October 25, 2013
If a place has been in business for 100 years, you know it's got to be good. The A. B. Freeman School of Business hits the 100-year mark next fall and, in true New Orleans fashion, has been celebrating all year long. Last week, NASDAQ noted the school's centennial on its iconic, seven-story MarketSite Tower in Times Square.
From its founding in 1914 as the College of Commerce and Business with a $5,000 operating budget, the Freeman School has been dedicated to educating the business leaders of tomorrow and today. In fact, its first classes, held at 315 Camp Street, were designed for working professionals, meeting nightly at 8 p.m. The initial offerings also included courses such as Foreign Trade and Commercial Spanish, reflecting the international focus of both the school and city.
Today, the Freeman School is known worldwide, with more than 2,500 students ranging from undergraduates to PhDs in programs that span the globe. That initial Commercial Spanish course has grown into the only MBA program in the country that sends its students to Latin America, Europe and Asia as part of their studies. Those first night courses are now graduate business programs available in New Orleans, Houston, Mexico, Colombia, Guatemala, Panama, Peru, Chile, Ecuador, Taiwan and China.

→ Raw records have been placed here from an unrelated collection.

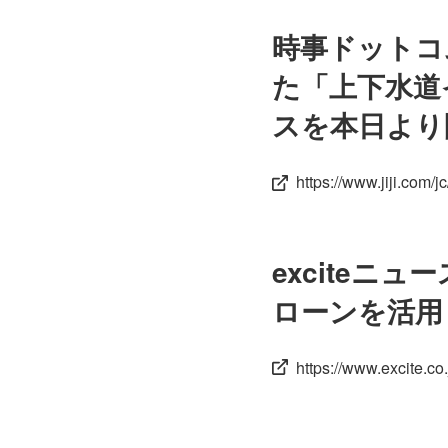
時事ドットコ
た「上下水道
スを本日より
https://www.jiji.com
exciteニ
ローンを活用
https://www.excite.co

Whether by buying Tulane's first computer in 1958 and becoming one of the earliest business schools to embrace computer-based instruction, or by starting innovative programs such as Burkenroad Reports, the Levy-Rosenblum Institute of Entrepreneurship, the Energy Institute and more, the A. B. Freeman School has earned its reputation as a leader in local, regional and global business education. Its roots run deep at Tulane and in the heart of New Orleans.
Have a great weekend,
P.S. And don't forget to be at the Dome tomorrow at 2:30 p.m. when Tulane takes care of business against Tulsa.